WHAT YOU HAVE TO DO - Everything from the line that contains "NON ammessi" through the final line of the records below should be quoted exactly, except the pictures.

SUPPLIED ENTRIES -
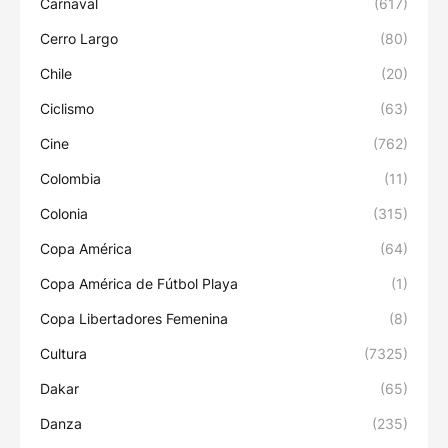
Carnaval
(617)
Cerro Largo
(80)
Chile
(20)
Ciclismo
(63)
Cine
(762)
Colombia
(11)
Colonia
(315)
Copa América
(64)
Copa América de Fútbol Playa
(1)
Copa Libertadores Femenina
(8)
Cultura
(7325)
Dakar
(65)
Danza
(235)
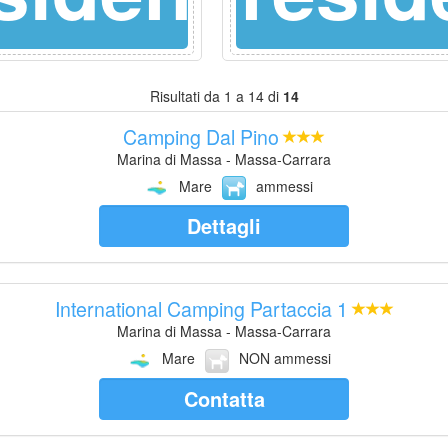
Risultati da 1 a 14 di
14
Camping Dal Pino
Marina di Massa - Massa-Carrara
Mare
ammessi
Dettagli
International Camping Partaccia 1
Marina di Massa - Massa-Carrara
Mare
NON ammessi
Contatta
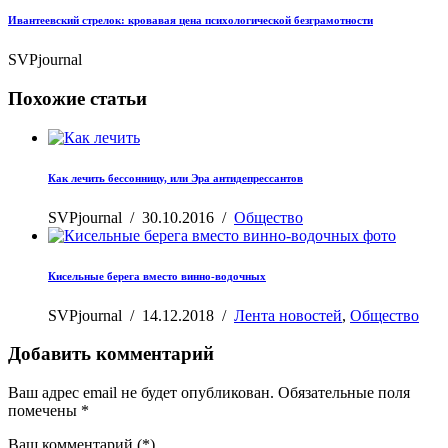
Ивантеевский стрелок: кровавая цена психологической безграмотности
SVPjournal
Похожие статьи
Как лечить бессонницу, или Эра антидепрессантов
SVPjournal
/
30.10.2016
/
Общество
Кисельные берега вместо винно-водочных
SVPjournal
/
14.12.2018
/
Лента новостей
,
Общество
Добавить комментарий
Ваш адрес email не будет опубликован.
Обязательные поля
помечены
*
Ваш комментарий
(*)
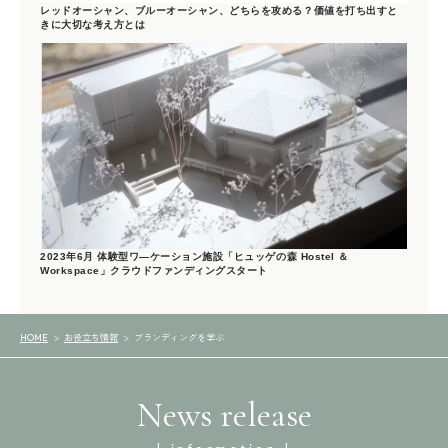
レッドオーシャン、ブルーオーシャン、どちらを攻める？価値を打ち出すと
きに大切な考え方とは
2023年6月 体験型ワ―ケーション施設「ヒュッゲの森 Hostel ＆
Workspace」クラウドファンディングスタート
お役立ち情報
ブランディングを学ぶ
HOME
News release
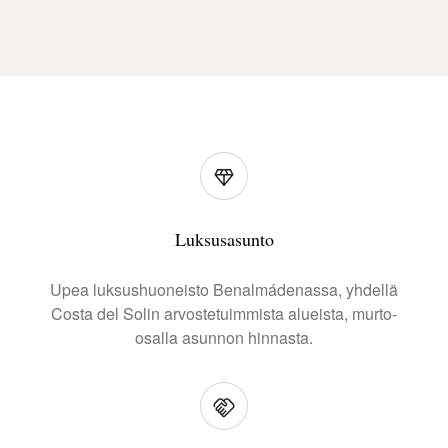
Luksusasunto
Upea luksushuoneisto Benalmádenassa, yhdellä
Costa del Solin arvostetuimmista alueista, murto-
osalla asunnon hinnasta.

ANSWER SECTION -
NON ammessi
Contatta
Ивантеевский стрелок: кровавая цена психологической безграмотности
SVPjournal
Похожие статьи
Как лечить бессонницу, или Эра антидепрессантов
SVPjournal
/
30.10.2016
/
Общество
Кисельные берега вместо винно-водочных
SVPjournal
/
14.12.2018
/
Лента новостей
,
Общество
Добавить комментарий
Ваш адрес email не будет опубликован.
Обязательные поля
помечены
*
Ваш комментарий
(*)
レッドオーシャン、ブルーオーシャン、どちらを攻める？価値を打ち出すと
きに大切な考え方とは
2023年6月 体験型ワ―ケーション施設「ヒュッゲの森 Hostel ＆
Workspace」クラウドファンディングスタート
お役立ち情報
ブランディングを学ぶ
HOME
News release
Luksusasunto
Upea luksushuoneisto Benalmádenassa, yhdellä
Costa del Solin arvostetuimmista alueista, murto-
osalla asunnon hinnasta.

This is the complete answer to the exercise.